_Problem statement_
From the records below, take each line where the string "yang" shows up and copy it.

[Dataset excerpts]
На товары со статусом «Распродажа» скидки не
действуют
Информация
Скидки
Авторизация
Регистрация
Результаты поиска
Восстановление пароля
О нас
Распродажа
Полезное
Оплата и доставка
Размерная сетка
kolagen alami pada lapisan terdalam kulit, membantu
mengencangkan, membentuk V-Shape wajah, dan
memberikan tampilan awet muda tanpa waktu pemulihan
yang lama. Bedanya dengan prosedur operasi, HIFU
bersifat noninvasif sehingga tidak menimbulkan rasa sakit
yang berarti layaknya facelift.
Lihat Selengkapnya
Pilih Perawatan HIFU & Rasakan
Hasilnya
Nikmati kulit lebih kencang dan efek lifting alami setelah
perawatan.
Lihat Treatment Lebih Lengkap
...
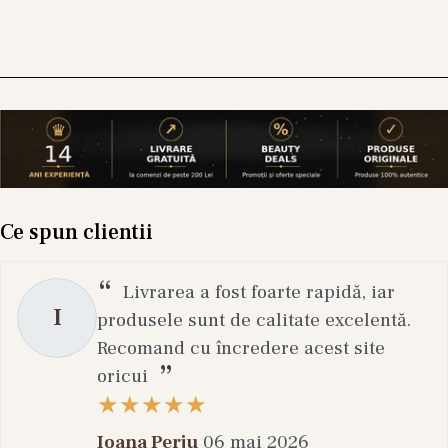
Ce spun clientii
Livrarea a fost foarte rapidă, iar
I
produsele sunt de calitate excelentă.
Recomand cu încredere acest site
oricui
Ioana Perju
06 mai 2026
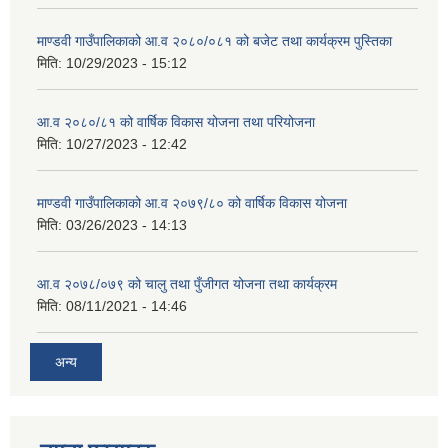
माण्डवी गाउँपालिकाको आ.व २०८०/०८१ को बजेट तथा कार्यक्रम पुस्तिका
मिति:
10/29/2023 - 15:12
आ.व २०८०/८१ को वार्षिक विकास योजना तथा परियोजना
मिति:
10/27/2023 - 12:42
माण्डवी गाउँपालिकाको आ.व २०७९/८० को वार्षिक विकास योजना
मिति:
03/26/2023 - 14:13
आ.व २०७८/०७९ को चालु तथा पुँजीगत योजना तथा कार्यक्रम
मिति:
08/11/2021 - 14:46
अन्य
...
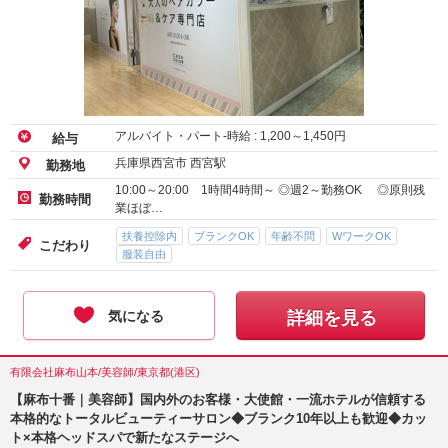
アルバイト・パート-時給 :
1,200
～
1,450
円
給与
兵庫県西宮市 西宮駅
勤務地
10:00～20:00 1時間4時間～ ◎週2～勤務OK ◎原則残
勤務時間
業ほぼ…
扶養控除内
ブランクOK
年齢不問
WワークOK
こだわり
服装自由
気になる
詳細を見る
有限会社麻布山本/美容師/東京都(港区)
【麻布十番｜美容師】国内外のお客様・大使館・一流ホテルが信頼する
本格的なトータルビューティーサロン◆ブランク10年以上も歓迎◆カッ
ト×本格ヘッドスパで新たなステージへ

_The answer_
yang lama. Bedanya dengan prosedur operasi, HIFU
yang berarti layaknya facelift.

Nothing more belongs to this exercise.